>>>>>

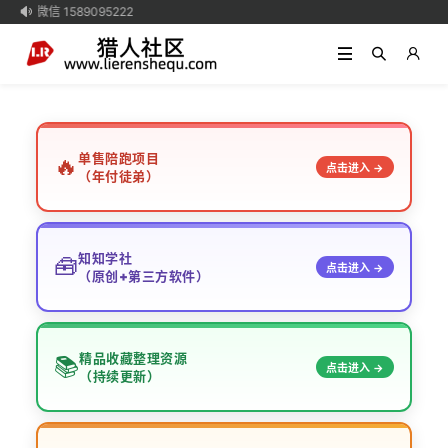
 微信 1589095222

单售陪跑项目
🔥
点击进入 →
（年付徒弟）
知知学社
🧰
点击进入 →
（原创+第三方软件）
精品收藏整理资源
📚
点击进入 →
（持续更新）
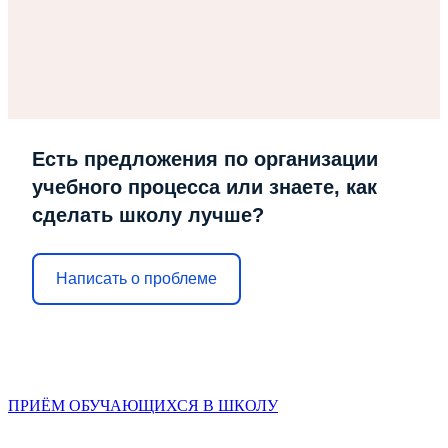
Есть предложения по организации
учебного процесса или знаете, как
сделать школу лучше?
Написать о проблеме
ПРИЁМ ОБУЧАЮЩИХСЯ В ШКОЛУ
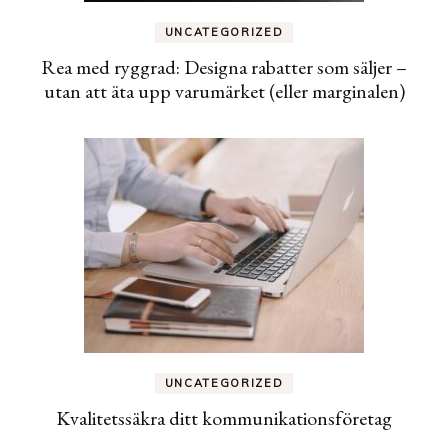
UNCATEGORIZED
Rea med ryggrad: Designa rabatter som säljer –
utan att äta upp varumärket (eller marginalen)
UNCATEGORIZED
Kvalitetssäkra ditt kommunikationsföretag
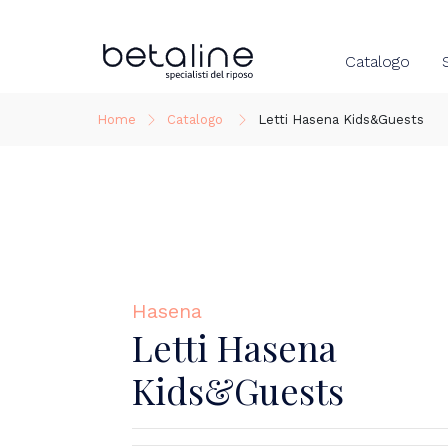
Catalogo
Home
Catalogo
Letti Hasena Kids&Guests
Hasena
Letti Hasena
Kids&Guests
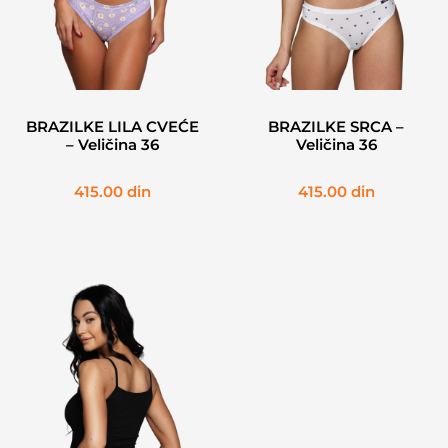
BRAZILKE LILA CVEĆE
BRAZILKE SRCA –
– Veličina 36
Veličina 36
415.00
din
415.00
din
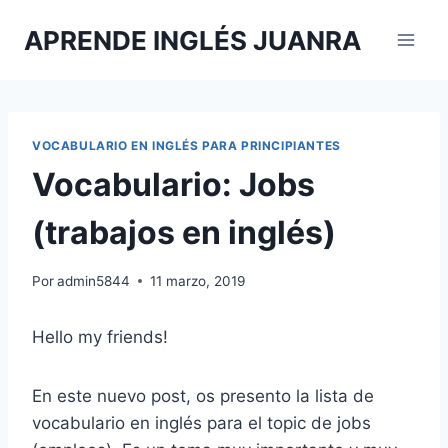
Saltar
APRENDE INGLÉS JUANRA
al
contenido
VOCABULARIO EN INGLÉS PARA PRINCIPIANTES
Vocabulario: Jobs
(trabajos en inglés)
Por
admin5844
11 marzo, 2019
Hello my friends!
En este nuevo post, os presento la lista de
vocabulario en inglés para el topic de jobs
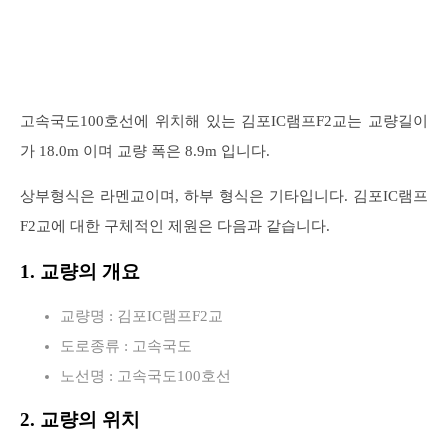
고속국도100호선에 위치해 있는 김포IC램프F2교는 교량길이
가 18.0m 이며 교량 폭은 8.9m 입니다.
상부형식은 라멘교이며, 하부 형식은 기타입니다. 김포IC램프
F2교에 대한 구체적인 제원은 다음과 같습니다.
1. 교량의 개요
교량명 : 김포IC램프F2교
도로종류 : 고속국도
노선명 : 고속국도100호선
2. 교량의 위치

<<<<<

→ What you will do
Without including any picture, output all the material exactly as it appears.

→ Finished exercise
 微信 1589095222

单售陪跑项目
🔥
点击进入 →
（年付徒弟）
知知学社
🧰
点击进入 →
（原创+第三方软件）
精品收藏整理资源
📚
点击进入 →
（持续更新）
Есть предложения по организации
учебного процесса или знаете, как
сделать школу лучше?
Написать о проблеме
ПРИЁМ ОБУЧАЮЩИХСЯ В ШКОЛУ
UNCATEGORIZED
Rea med ryggrad: Designa rabatter som säljer –
utan att äta upp varumärket (eller marginalen)
UNCATEGORIZED
Kvalitetssäkra ditt kommunikationsföretag
Catalogo
Home
Catalogo
Letti Hasena Kids&Guests
Hasena
Letti Hasena
Kids&Guests
BRAZILKE LILA CVEĆE
BRAZILKE SRCA –
– Veličina 36
Veličina 36
415.00
din
415.00
din
Saltar
APRENDE INGLÉS JUANRA
al
contenido
VOCABULARIO EN INGLÉS PARA PRINCIPIANTES
Vocabulario: Jobs
(trabajos en inglés)
Por
admin5844
11 marzo, 2019
Hello my friends!
En este nuevo post, os presento la lista de
vocabulario en inglés para el topic de jobs
고속국도100호선에 위치해 있는 김포IC램프F2교는 교량길이
가 18.0m 이며 교량 폭은 8.9m 입니다.
상부형식은 라멘교이며, 하부 형식은 기타입니다. 김포IC램프
F2교에 대한 구체적인 제원은 다음과 같습니다.
1. 교량의 개요
교량명 : 김포IC램프F2교
도로종류 : 고속국도
노선명 : 고속국도100호선
2. 교량의 위치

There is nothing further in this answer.